In the first act, we are immediately introduced to most of the major players and their ultimate goals, essentially following the known plots of these stories. Cinderella wants to go to the ball; Jack has to sell his cow but doesn't want to; the Baker and his Wife are poor, but want a child. We learn quickly that the reason they cannot reproduce is because the witch next door has cursed them with a barren life. She sends them out into the forest to fetch four items for a potion: a cow as white as milk, a cape as red as blood, hair as yellow as corn and a slipper as pure as gold. Naturally, with some difficulty, they get all of these items (the cow from Jack, the cape from Little Red Riding Hood, the slipper from Cinderella, the hair from Rapunzel).
Certain other facts are also revealed: two princes are pursuing Cinderella and Rapunzel; Rapunzel is the sister of the baker, and she was raised by his neighbour, the witch; a mysterious man is roaming the woods. At the end of the act, almost everyone is seemingly happy. The baker and his wife are expecting; the witch has taken the potion and become beautiful and young again (but in exchange for her powers); Cinderella has married her prince and her stepmother and stepsisters have been punished with blindness; Rapunzel has been rescued from her tower, has borne twins and married her prince (but lost her hair); Jack and his mother are now wealthy thanks to the stolen goods from the giant in the sky (but with a dead giant in the backyard). Even Red Riding Hood is happy, simply for having escaped the wolf (a scene in which paedophilic undertones are very heavily implied).

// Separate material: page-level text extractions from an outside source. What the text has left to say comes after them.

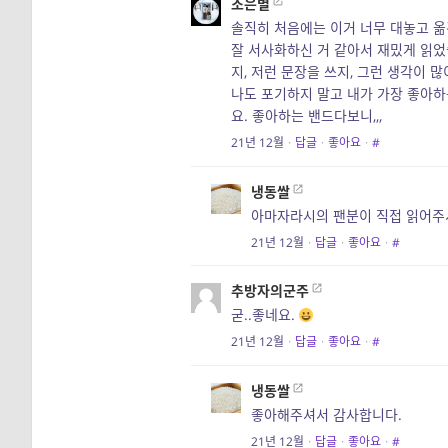
조은별
솔직히 처음에는 이거 너무 대놓고 옮
잘 서사화하신 거 같아서 재밌게 읽었
지, 저런 문장을 쓰지, 그런 생각이 
나도 포기하지 말고 내가 가장 좋아하
요. 좋아하는 밴드다보니,,,
21년 12월
·
답글
·
좋아요
·
#
냉동쌀
아마자라시의 팬분이 직접 읽어주
21년 12월
·
답글
·
좋아요
·
#
추방자의군주
굳..좋네요.
21년 12월
·
답글
·
좋아요
·
#
냉동쌀
좋아해주셔서 감사합니다.
21년 12월
·
답글
·
좋아요
·
#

In the second act, everything is turned upside down. The wife of the slain giant is rampaging the land. She stomps through the baker's village, destroying everyone's homes. Red Riding Hood arrives shortly thereafter to announce that her mother was killed when her house blew down. The witch, now having no powers to defend herself, must join up with them to search the forest and stop the giant. Jack, too, sets off as he feels responsible for the onset of terror. Cinderella, who has found contentment with the prince, sneaks out in her peasent clothes to see what she can do to help. And so, all of our characters are once again out in the woods.
Soon they split up, and begin to die violently. Rapunzel is crushed by the giantess (after she runs towards her hysterically, because she thinks the giantess has killed her prince). Jack's mother is killed by a blow to the head from the royal Steward, who is attempting to quiet her hysterics. Eventually the royal family (Cinderella's father, stepmother and sisters and the steward), Riding Hood, Jack, the Witch, the Baker and his Wife cluster together for safety. The royal family leaves, claiming to know a far away kingdom to escape to, and are consequently crushed. Meanwhile the two Princes, who seemingly should be working to save everyone, are instead singing of two new women who they wish to pursue, Snow White and the Sleeping Beauty.
As the survivors count their options, they decide to split up. The baker's wife goes off alone and encounters Cinderella's prince, with whom she has a sexual liaison. As he leaves her shortly after, she is crushed to death by a falling tree knocked astray by the giantess. Everyone reconvenes and as it is revealed that everyone's loved one (Rapunzel to the witch, Jack's mother, Red Riding Hood's mother, Cinderella's entire family and husband, and the Baker's wife) is dead, a fight ensues trying to place blame. Eventually they decide that the witch is to blame because she raised the beans that grew the stalk to the giant's world. The witch, who essentially has been the only character of pure intent throughout the ordeal, cannot stand the madness and kills herself.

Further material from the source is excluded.